L’automne passe vite et les arrivages s’y succèdent à un rythme assez peu serein jusqu’aux fêtes. Même si 2010 est arrivé, on peut encore lire les publications de 2009 sans trop de décalage et ce d’autant plus que le temps de la bibliothèque n’est pas celui de la librairie et du marché. Voici une courte sélection internationale, comme si c’était votre dernière chance, avez-vous lu… ?

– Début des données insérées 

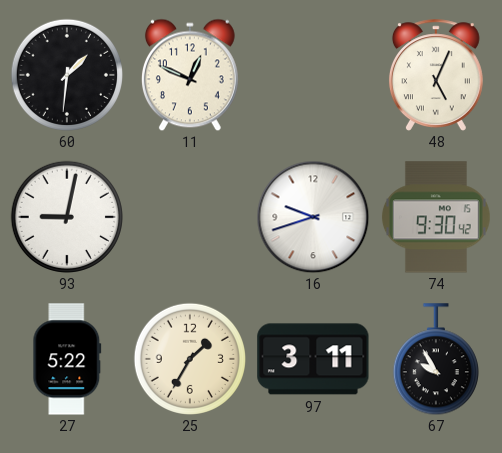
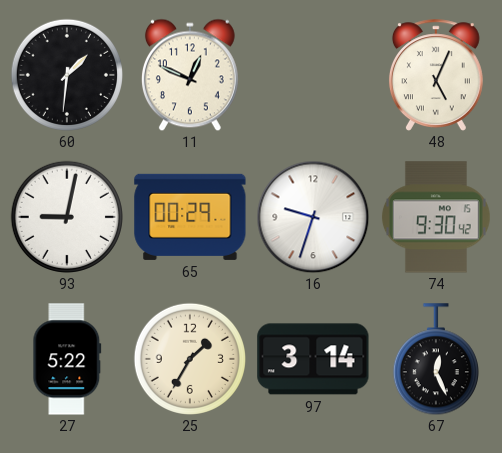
65: none -> 00:29
16: 9:42 -> 9:33
97: 3:11 -> 3:14
67: 9:55 -> 12:26
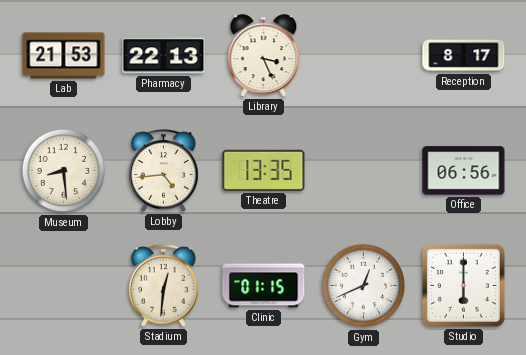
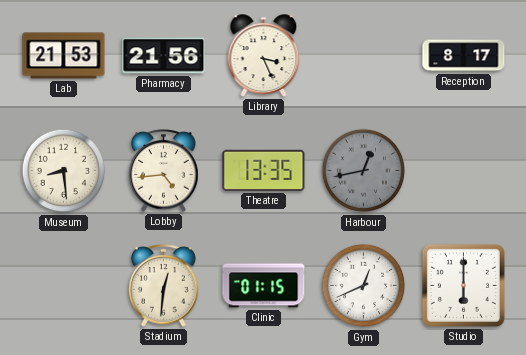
Pharmacy: 22:13 -> 21:56
Harbour: none -> 12:43
Office: 06:56 -> none
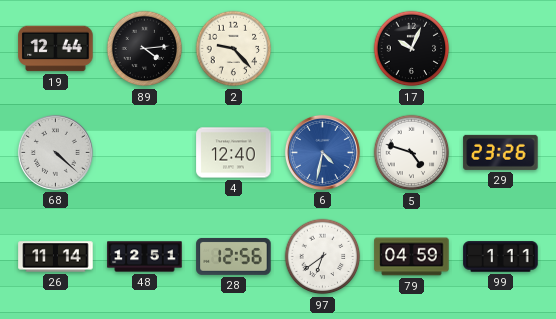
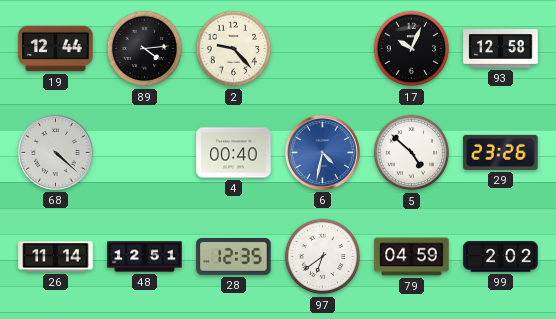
93: none -> 12:58
4: 12:40 -> 00:40
5: 4:48 -> 4:52
28: 12:56 -> 12:35
99: 1:11 -> 2:02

->Trois femmes puissantes, de Marie Ndiaye (Gallimard). Prix Goncourt 2009, cette oeuvre se déroule comme un film sur le motif, en gros plan, de l’âme brisée, tantôt défaite par la violence des sentiments, tantôt rassemblée par la force de celles qui l’abrite. L’auteure suit avec une patience maniaque les chemins tortueux, les vertiges, les pulsations dans la conscience de ses personnages en pratiquant une archéologie complexe. Ils ont menti ceux qui ont parlé d’un Goncourt exclusivement politique, trop habitués à opérer à partir des mécanismes préférentiels favorables aux hommes blancs.
->La Convocation (Métaillé) ou -> L’homme est un faisan sur terre (Folio), de Herta Muller. L’écriture de Herta Muller est proprement fascinante. Qu’importe le récit, même si les enjeux sont tout sauf banals (la répression, la dictature, la liberté), ce sont les comportements des personnages observés comme des insectes, de manière à la fois méthodique et distante, avec une indifférence calculée (ou calquée sur le regard qu’on porte sur les individus dans un régime autoritaire), et la mécanique littéraire découpée au couteau avec des images durs, drus, éblouissantes qui lui valent ce prix Nobel de littérature 2009.
->Seul dans le noir de Paul Auster (Actes Sud). « Seul dans le noir, je tourne et retourne le monde dans ma tête tout en m’efforçant de venir à bout d’une insomnie, une de plus, une nuit blanche de plus dans le grand désert américain. » Un critique littéraire en peine meuble sa veille nocturne de fantaisies où il refait le monde, celui des américains. Qui suis-je moi, se demande August Brill, quel est mon poids, ma responsabilité dans le commandement des catastrophes et de mon existence…et si on réécrivait tout ? Roman d’enquête étrange, dont l’objet est métaphysique ou littéraire, ou les deux, en même temps qu’un roman allégorique sur la conscience américaine en détresse. Un des meilleurs de Paul Auster.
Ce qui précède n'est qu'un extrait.